Model serving

Definition

Model serving is the process of making a trained ML model available for inference — accepting input data, running a prediction, and returning results to callers. It is the bridge between the offline world of training and experimentation and the online world of production applications. A well-designed serving layer is as important as model quality: a 98% accurate model deployed with a 10-second latency is often useless in a product context.

Model serving encompasses three distinct paradigms that differ fundamentally in their latency, throughput, and infrastructure requirements. Batch inference processes large volumes of data on a schedule, writing predictions to a database or file; it is the highest-throughput option but cannot respond to individual requests in real time. Real-time (online) inference exposes an API endpoint that returns predictions in milliseconds; it prioritizes low latency over throughput. Streaming inference processes events from a queue or stream as they arrive, sitting between batch and real-time in both latency and complexity.

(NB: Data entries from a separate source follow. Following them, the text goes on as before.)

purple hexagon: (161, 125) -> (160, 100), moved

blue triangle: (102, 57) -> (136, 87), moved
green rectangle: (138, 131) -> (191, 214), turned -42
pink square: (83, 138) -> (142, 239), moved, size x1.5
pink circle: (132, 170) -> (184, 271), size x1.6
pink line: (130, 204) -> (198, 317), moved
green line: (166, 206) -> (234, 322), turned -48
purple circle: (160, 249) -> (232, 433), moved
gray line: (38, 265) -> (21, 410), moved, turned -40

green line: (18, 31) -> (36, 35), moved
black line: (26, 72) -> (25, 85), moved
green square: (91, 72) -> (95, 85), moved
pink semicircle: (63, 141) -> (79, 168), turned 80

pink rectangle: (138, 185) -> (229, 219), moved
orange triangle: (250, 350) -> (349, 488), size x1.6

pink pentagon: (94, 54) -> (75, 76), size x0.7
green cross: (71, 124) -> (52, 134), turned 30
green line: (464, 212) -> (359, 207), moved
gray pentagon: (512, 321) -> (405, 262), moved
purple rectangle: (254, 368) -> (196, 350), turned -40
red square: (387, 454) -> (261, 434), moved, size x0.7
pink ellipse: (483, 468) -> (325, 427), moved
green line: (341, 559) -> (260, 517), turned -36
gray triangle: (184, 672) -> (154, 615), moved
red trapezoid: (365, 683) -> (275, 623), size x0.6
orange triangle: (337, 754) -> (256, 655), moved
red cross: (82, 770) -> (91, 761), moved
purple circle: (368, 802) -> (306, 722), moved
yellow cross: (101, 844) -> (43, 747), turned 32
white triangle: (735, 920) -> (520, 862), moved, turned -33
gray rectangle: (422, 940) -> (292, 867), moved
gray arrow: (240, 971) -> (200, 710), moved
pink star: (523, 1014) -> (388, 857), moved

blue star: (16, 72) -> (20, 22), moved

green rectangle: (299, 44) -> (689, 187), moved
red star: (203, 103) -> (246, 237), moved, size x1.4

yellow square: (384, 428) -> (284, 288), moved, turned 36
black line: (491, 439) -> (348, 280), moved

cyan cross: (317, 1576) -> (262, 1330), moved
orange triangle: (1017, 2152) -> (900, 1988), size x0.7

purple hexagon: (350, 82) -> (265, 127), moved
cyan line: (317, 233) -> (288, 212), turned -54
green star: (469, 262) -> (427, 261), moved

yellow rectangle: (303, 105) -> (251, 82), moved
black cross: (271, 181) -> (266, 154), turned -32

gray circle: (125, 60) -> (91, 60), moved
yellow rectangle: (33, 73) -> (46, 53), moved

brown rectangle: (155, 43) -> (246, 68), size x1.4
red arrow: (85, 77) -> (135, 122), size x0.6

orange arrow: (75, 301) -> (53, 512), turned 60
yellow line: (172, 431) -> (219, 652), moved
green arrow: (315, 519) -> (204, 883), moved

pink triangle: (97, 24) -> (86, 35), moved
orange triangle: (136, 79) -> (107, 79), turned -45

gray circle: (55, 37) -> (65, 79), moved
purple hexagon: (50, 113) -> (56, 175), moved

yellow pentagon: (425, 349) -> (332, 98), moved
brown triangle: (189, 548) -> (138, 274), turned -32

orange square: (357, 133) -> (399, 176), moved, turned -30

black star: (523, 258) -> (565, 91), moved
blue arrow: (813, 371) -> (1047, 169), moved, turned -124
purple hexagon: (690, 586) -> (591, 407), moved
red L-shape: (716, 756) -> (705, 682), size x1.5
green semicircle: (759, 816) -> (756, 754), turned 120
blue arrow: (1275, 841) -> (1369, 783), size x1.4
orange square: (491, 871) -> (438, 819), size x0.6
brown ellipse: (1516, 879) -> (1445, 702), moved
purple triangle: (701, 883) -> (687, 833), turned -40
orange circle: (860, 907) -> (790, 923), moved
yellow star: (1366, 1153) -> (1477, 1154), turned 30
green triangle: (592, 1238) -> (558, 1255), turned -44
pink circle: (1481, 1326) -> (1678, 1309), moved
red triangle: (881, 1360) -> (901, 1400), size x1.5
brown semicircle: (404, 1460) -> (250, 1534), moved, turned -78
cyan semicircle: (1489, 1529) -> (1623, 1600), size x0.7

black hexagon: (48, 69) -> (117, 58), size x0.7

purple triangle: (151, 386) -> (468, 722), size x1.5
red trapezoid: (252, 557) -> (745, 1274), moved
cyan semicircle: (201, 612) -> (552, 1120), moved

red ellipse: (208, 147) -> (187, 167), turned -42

Scaling a model serving system involves challenges that are specific to ML: models are typically large files loaded into memory (or GPU VRAM), startup time matters for autoscaling, GPU utilization must be maximized to be cost-effective, and prediction latency has a tail distribution that can be unpredictable under load. Frameworks like NVIDIA Triton Inference Server, TorchServe, and BentoML exist specifically to address these challenges.

How it works

Batch inference

In batch inference, a scheduled job (cron, Airflow DAG, or a cloud scheduler) reads a dataset from storage, runs predictions on the entire set, and writes the results back. The model is loaded once per job run, so the per-prediction amortized cost of loading is negligible. This pattern suits use cases like generating nightly recommendations, scoring all customers for churn risk, or annotating a data warehouse with predicted sentiment. The main scaling lever is parallelism across data partitions — each partition can be processed by a separate worker. A common pitfall is training-serving skew: the batch scoring script uses different preprocessing logic than the training pipeline.

Real-time API inference

Real-time serving exposes the model behind an HTTP (or gRPC) endpoint that responds synchronously to individual requests. The key engineering challenge is latency: model loading is slow (seconds to minutes for large models), so instances must be kept warm or pre-scaled. Frameworks like TorchServe and BentoML handle model loading, request deserialization, batching of concurrent requests (dynamic batching), and health checks. Horizontal scaling via Kubernetes or managed services (AWS SageMaker Endpoints, GCP Vertex AI Endpoints) adds replicas when throughput exceeds a threshold. GPU memory determines how many model replicas fit on a single node, which directly drives cost.

Streaming inference

Streaming inference connects the model server to an event stream (Kafka, Kinesis, Pub/Sub). Events arrive continuously and predictions are emitted to an output topic. This pattern fits fraud detection on transaction streams, real-time anomaly detection on sensor data, or any use case where a new event must be scored within hundreds of milliseconds but the volume is too high for synchronous HTTP. The model server acts as a consumer-producer: it reads from the input topic, runs inference, and writes to the output topic. Backpressure management is critical — the consumer must not fall behind the producer during traffic spikes.

Scaling considerations

GPU scheduling is the dominant cost factor for large models. Key levers include: dynamic batching (accumulating multiple requests into a single GPU call), model quantization (reducing precision from FP32 to INT8 to fit more models per GPU), model caching (keeping the model in VRAM across requests), and autoscaling (adding or removing replicas based on queue depth or latency SLOs). Triton Inference Server supports all of these with a declarative configuration file per model, making it the go-to choice for heterogeneous model fleets in production.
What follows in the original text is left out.